On Embodied Visual Navigation in Real Environments Through Habitat
- URL: http://arxiv.org/abs/2010.13439v1
- Date: Mon, 26 Oct 2020 09:19:07 GMT
- Title: On Embodied Visual Navigation in Real Environments Through Habitat
- Authors: Marco Rosano, Antonino Furnari, Luigi Gulino, Giovanni Maria Farinella
- Abstract summary: Visual navigation models based on deep learning can learn effective policies when trained on large amounts of visual observations.
To deal with this limitation, several simulation platforms have been proposed in order to train visual navigation policies on virtual environments efficiently.
We show that our tool can effectively help to train and evaluate navigation policies on real-world observations without running navigation pisodes in the real world.
- Score: 20.630139085937586
- License: http://arxiv.org/licenses/nonexclusive-distrib/1.0/
- Abstract: Visual navigation models based on deep learning can learn effective policies
when trained on large amounts of visual observations through reinforcement
learning. Unfortunately, collecting the required experience in the real world
requires the deployment of a robotic platform, which is expensive and
time-consuming. To deal with this limitation, several simulation platforms have
been proposed in order to train visual navigation policies on virtual
environments efficiently. Despite the advantages they offer, simulators present
a limited realism in terms of appearance and physical dynamics, leading to
navigation policies that do not generalize in the real world.

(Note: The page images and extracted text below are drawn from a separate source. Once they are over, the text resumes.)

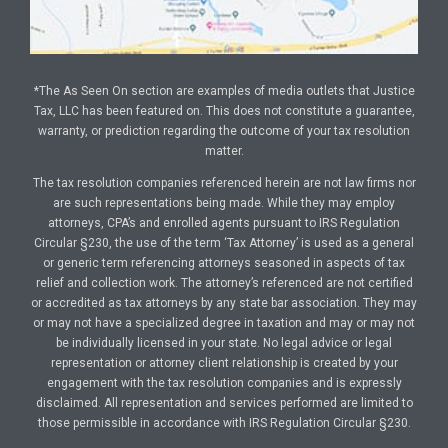
*The As Seen On section are examples of media outlets that Justice
Tax, LLC has been featured on. This does not constitute a guarantee,
warranty, or prediction regarding the outcome of your tax resolution
matter.
The tax resolution companies referenced herein are not law firms nor
are such representations being made. While they may employ
attorneys, CPA’s and enrolled agents pursuant to IRS Regulation
Circular §230, the use of the term ‘Tax Attorney’ is used as a general
or generic term referencing attorneys seasoned in aspects of tax
relief and collection work. The attorney’s referenced are not certified
or accredited as tax attorneys by any state bar association. They may
or may not have a specialized degree in taxation and may or may not
be individually licensed in your state. No legal advice or legal
representation or attorney client relationship is created by your
engagement with the tax resolution companies and is expressly
disclaimed. All representation and services performed are limited to
those permissible in accordance with IRS Regulation Circular §230.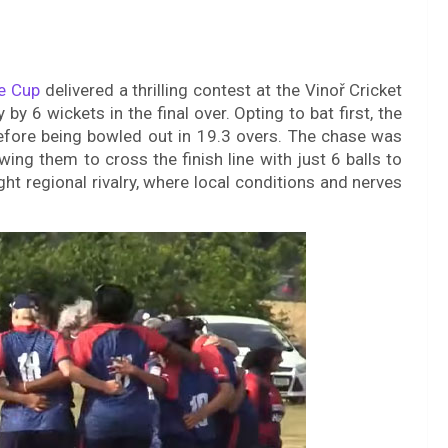
e Cup
delivered a thrilling contest at the Vinoř Cricket
 6 wickets in the final over. Opting to bat first, the
efore being bowled out in 19.3 overs. The chase was
wing them to cross the finish line with just 6 balls to
ht regional rivalry, where local conditions and nerves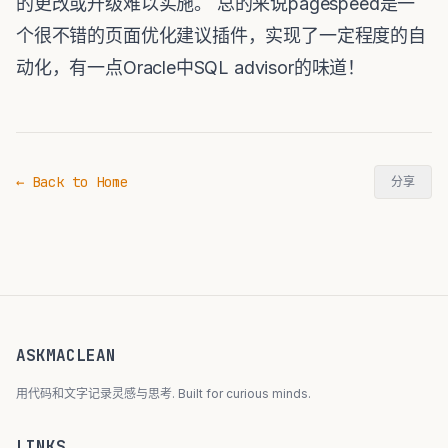
的更改或升级难以实施。 总的来说pagespeed是一
个很不错的页面优化建议插件，实现了一定程度的自
动化，有一点Oracle中SQL advisor的味道！
← Back to Home
分享
ASKMACLEAN
用代码和文字记录灵感与思考. Built for curious minds.
LINKS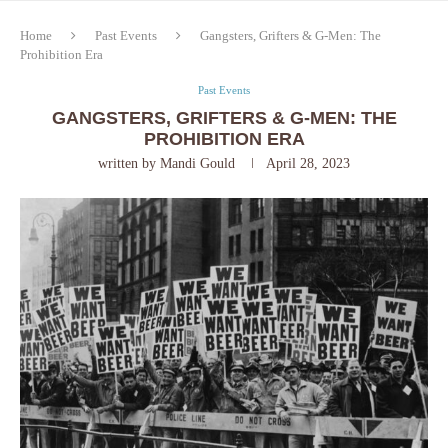
Home
Past Events
Gangsters, Grifters & G-Men: The
Prohibition Era
Past Events
GANGSTERS, GRIFTERS & G-MEN: THE
PROHIBITION ERA
written by
Mandi Gould
April 28, 2023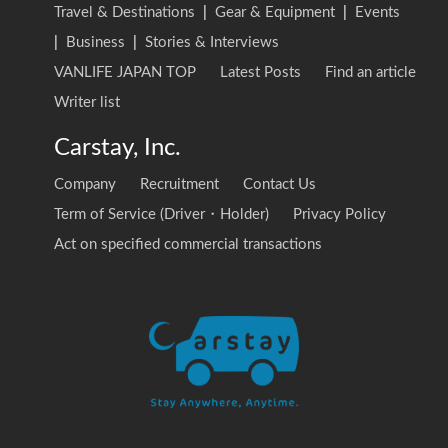
Travel & Destinations
|
Gear & Equipment
|
Events
|
Business
|
Stories & Interviews
VANLIFE JAPAN TOP
Latest Posts
Find an article
Writer list
Carstay, Inc.
Company
Recruitment
Contact Us
Term of Service (Driver・Holder)
Privacy Policy
Act on specified commercial transactions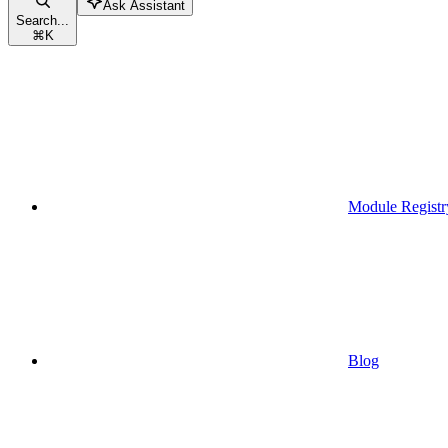
Ask Assistant
Search...
⌘
K
Module Registr
Blog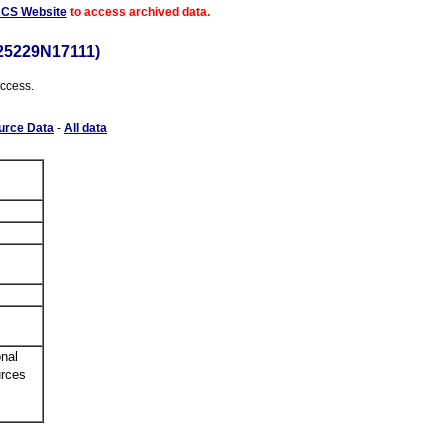
ACS Website
to access archived data.
25229N17111)
access.
urce Data
-
All data
nal
urces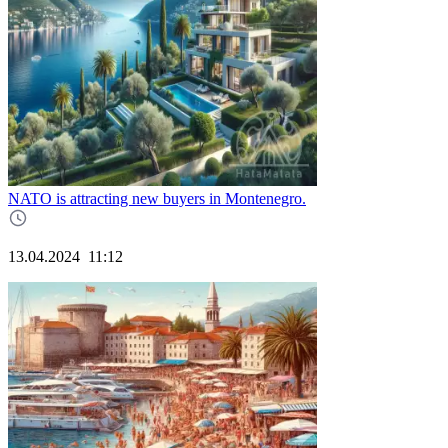
NATO is attracting new buyers in Montenegro.
13.04.2024
11:12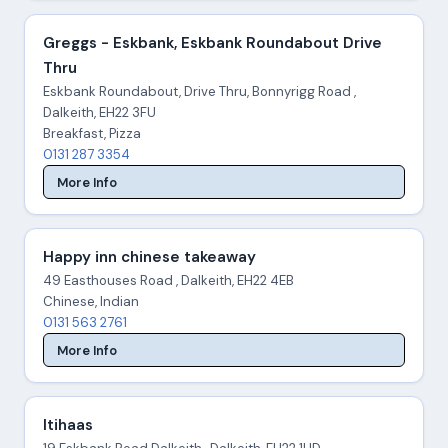
Greggs - Eskbank, Eskbank Roundabout Drive
Thru
Eskbank Roundabout, Drive Thru, Bonnyrigg Road ,
Dalkeith, EH22 3FU
Breakfast, Pizza
0131 287 3354
More Info
Happy inn chinese takeaway
49 Easthouses Road , Dalkeith, EH22 4EB
Chinese, Indian
0131 563 2761
More Info
Itihaas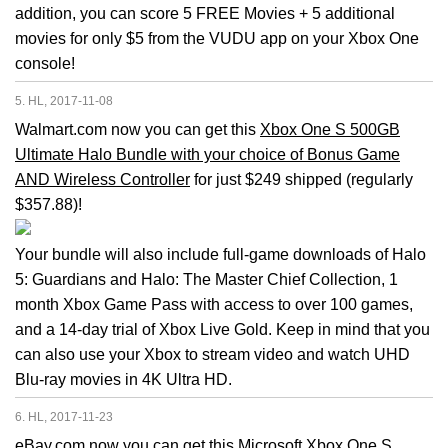
addition, you can score 5 FREE Movies + 5 additional
movies for only $5 from the VUDU app on your Xbox One
console!
5. HL, 2017-11-08
Walmart.com now you can get this
Xbox One S 500GB
Ultimate Halo Bundle with your choice of Bonus Game
AND Wireless Controller
for just $249 shipped (regularly
$357.88)!
Your bundle will also include full-game downloads of Halo
5: Guardians and Halo: The Master Chief Collection, 1
month Xbox Game Pass with access to over 100 games,
and a 14-day trial of Xbox Live Gold. Keep in mind that you
can also use your Xbox to stream video and watch UHD
Blu-ray movies in 4K Ultra HD.
6. HL, 2017-11-23
eBay.com now you can get this
Microsoft Xbox One S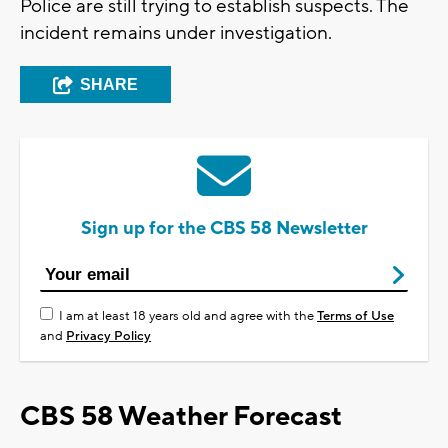
Police are still trying to establish suspects. The
incident remains under investigation.
SHARE
Sign up for the CBS 58 Newsletter
I am at least 18 years old and agree with the
Terms of Use
and
Privacy Policy
CBS 58 Weather Forecast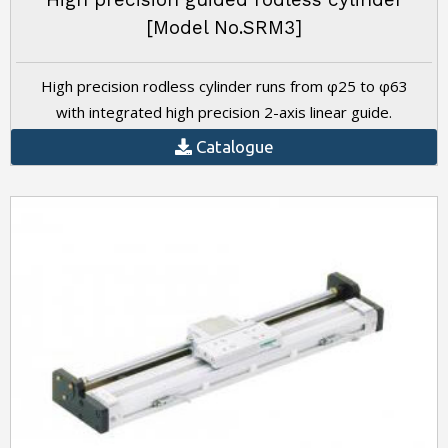
[Model No.SRM3]
High precision rodless cylinder runs from φ25 to φ63
with integrated high precision 2-axis linear guide.
Catalogue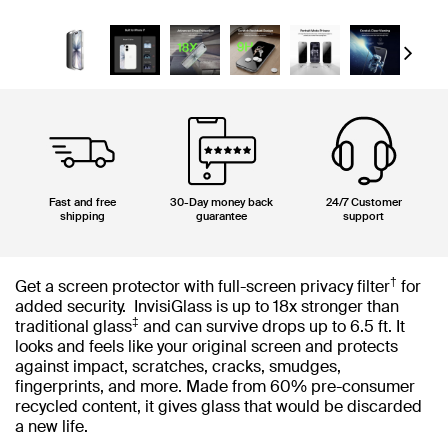
Next
Fast and free
30-Day money back
24/7 Customer
shipping
guarantee
support
†
Get a screen protector with full-screen privacy filter
for
added security. InvisiGlass is up to 18x stronger than
‡
traditional glass
and can survive drops up to 6.5 ft. It
looks and feels like your original screen and protects
against impact, scratches, cracks, smudges,
fingerprints, and more. Made from 60% pre-consumer
recycled content, it gives glass that would be discarded
a new life.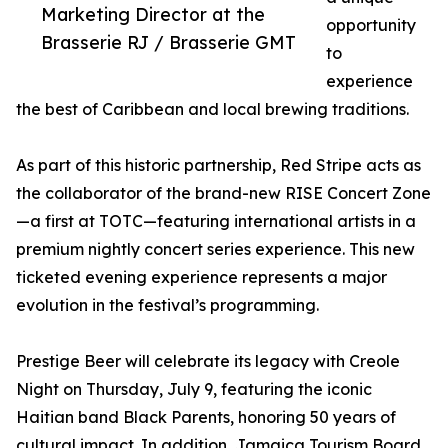
Marketing Director at the
opportunity
Brasserie RJ / Brasserie GMT
to
experience
the best of Caribbean and local brewing traditions.
As part of this historic partnership, Red Stripe acts as
the collaborator of the brand-new RISE Concert Zone
—a first at TOTC—featuring international artists in a
premium nightly concert series experience. This new
ticketed evening experience represents a major
evolution in the festival’s programming.
Prestige Beer will celebrate its legacy with Creole
Night on Thursday, July 9, featuring the iconic
Haitian band Black Parents, honoring 50 years of
cultural impact. In addition, Jamaica Tourism Board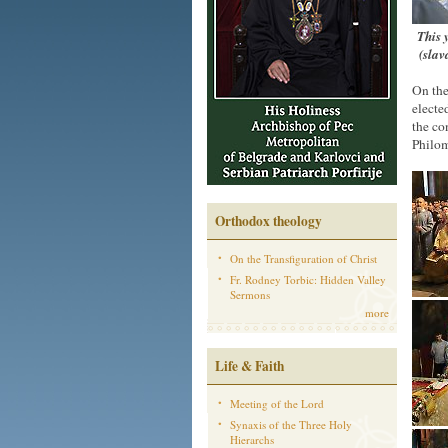
This 
(slav
On the
electe
the co
Philom
Orthodox theology
On the Transfiguration of Christ
Fr. Rodney Torbic: Hidden Valley
Sermons
more
Life & Faith
Meeting of the Lord
Synaxis of the Three Holy
Hierarchs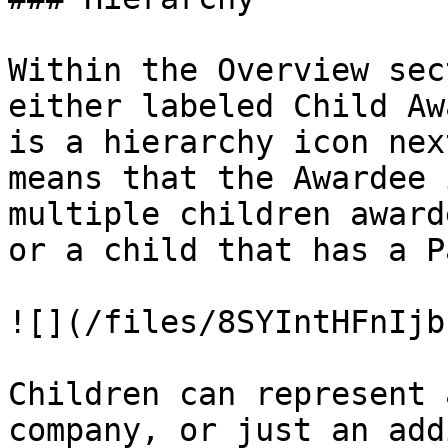
Within the Overview sec
either labeled Child Aw
is a hierarchy icon nex
means that the Awardee 
multiple children award
or a child that has a P
![](/files/8SYIntHFnIjb
Children can represent 
company, or just an add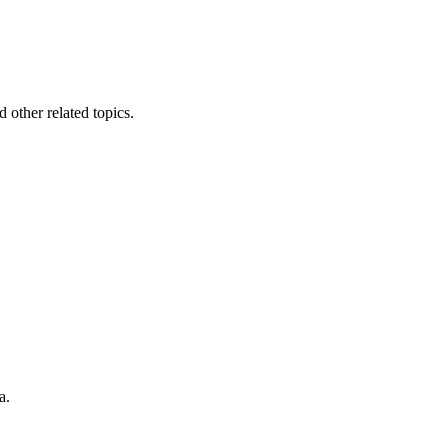
other related topics.
a.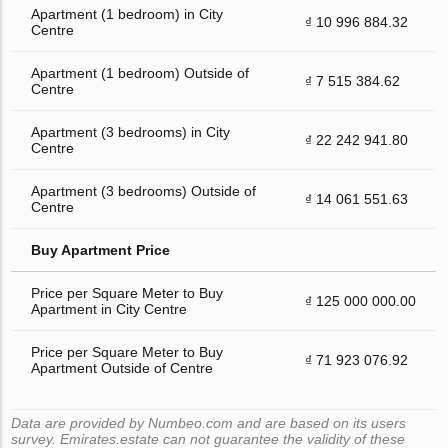
Apartment (1 bedroom) in City
₫ 10 996 884.32
Centre
Apartment (1 bedroom) Outside of
₫ 7 515 384.62
Centre
Apartment (3 bedrooms) in City
₫ 22 242 941.80
Centre
Apartment (3 bedrooms) Outside of
₫ 14 061 551.63
Centre
Buy Apartment Price
Price per Square Meter to Buy
₫ 125 000 000.00
Apartment in City Centre
Price per Square Meter to Buy
₫ 71 923 076.92
Apartment Outside of Centre
Data are provided by Numbeo.com and are based on its users
survey. Emirates.estate can not guarantee the validity of these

In this paper, we propose a tool based on the Habitat simulator which
exploits real world images of the environment, together with sensor and
actuator noise models, to produce more realistic navigation episodes. We
perform a range of experiments to assess the ability of such policies to
generalize using virtual and real-world images, as well as observations
transformed with unsupervised domain adaptation approaches. We also assess the
impact of sensor and actuation noise on the navigation performance and
investigate whether it allows to learn more robust navigation policies. We show
that our tool can effectively help to train and evaluate navigation policies on
real-world observations without running navigation pisodes in the real world.